This proof, which is due to McNaughton and Yamada in 1960, gives us an algorithm for computing a regular expression from a DFA. This is nice for computers, but you probably don't want to be executing this by hand, since we have to go through constructing something like $O(n^3)$ different regular expressions. Luckily, for something more human-sized, we can roughly eyeball it.

Example 8.2. Consider the following DFA, which is the complement of our "divisible by 3" DFA from two weeks ago. The procedure we're about to carry out is the state-elimination method from Hopcroft, Ullman, and Motwani.

What we'll do is come up with regular expressions by systematically removing states and renaming the labels with regular expressions. Some texts go through the trouble of formally defining these as generalized finite automata, but that's not really necessary because we're just using these as a helpful way to keep track of the regular expressions that we're building and not using them as a real mathematical object.

To make things simpler, we begin by adding an initial state and final state and connect $\varepsilon$-transitions as appropriate. Otherwise, we have to contend with the issue of what happens when we try to "eliminate" an initial or final state.

Basically, when we eliminate a state, we replace the transitions to and from the state with regular expressions that represent the strings that would've travelled through it. Consider a path from $1$ through $2$ and back to $1$. This is $1$ followed by any number of $0$s and $1$ again. Similarly, if we didn't go back, we'd be in a final state, so we need to consider that alternative. What this amounts to is figuring out regular expressions for all possible paths through the state we eliminate.

We do this again with all of the states of our original automaton. What we should be left with is a "finite automaton" with a single transition labelled by the regular expression for our language.

In a sense, what we're doing is what the proof of Theorem 8.1 is doing, by constructing regular expressions for part of the machine and combining them. The difference is that we're not doing this for all possible pairs and paths.
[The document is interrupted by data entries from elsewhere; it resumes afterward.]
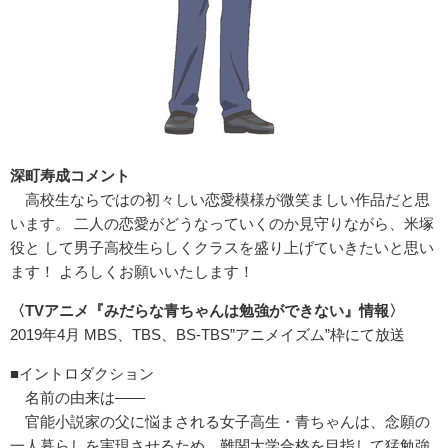
深町寿成コメント
高校生ならではの初々しい恋愛模様が微笑ましい作品だと思
います。 二人の恋愛がどうなっていくのか見守りながら、米塚
役と して男子高校生らしくクラスを盛り上げていきたいと思い
ます！ よろしくお願いいたします！
〈TVアニメ『みだらな青ちゃんは勉強ができない』情報〉
2019年4月 MBS、TBS、BS-TBS”アニメイズム”枠にて放送
■イントロダクション
名前の由来は――
官能小説家の父に悩まされる女子高生・青ちゃんは、念願の
一人暮らしを実現させるため、難関大学合格を目指して猛勉強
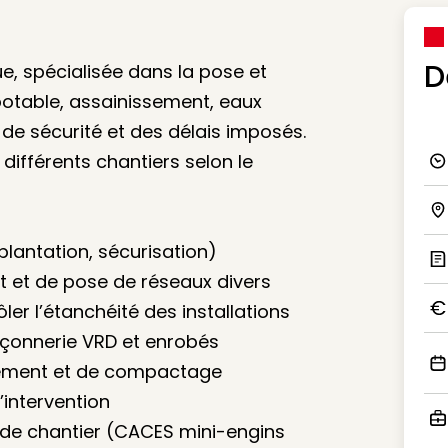
D
, spécialisée dans la pose et
potable, assainissement, eaux
 de sécurité et des délais imposés.
différents chantiers selon le
Ico
Ico
mplantation, sécurisation)
t et de pose de réseaux divers
Ic
er l’étanchéité des installations
Ico
açonnerie VRD et enrobés
aiement et de compactage
Ico
’intervention
de chantier (CACES mini-engins
Ico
One consideration of this manual approach is that eliminating states in a different order can produce different regular expressions.

Example 8.3. You may notice that we have sort of the same issue when going from a regular expression to a DFA. The Thompson construction of Theorem 7.7 gives a nice algorithm, but it's not necessarily the most direct way to compute an automaton by hand. Something that may be more satisfying for hand calculation is Glushkov's position automaton.

How this works is that you take a regular expression like $(0+1)^* 0$ and index each symbol by position, like $(0_1 + 1_2)^* 0_3$. Then, including a new start state, you have a state set of $\{0,1,2,3\}$. Transitions between these states are added by determining whether there's a way to get to the "next position" in the regular expression. Below is the automaton for $(0+1)^*0$ that's obtained by this construction.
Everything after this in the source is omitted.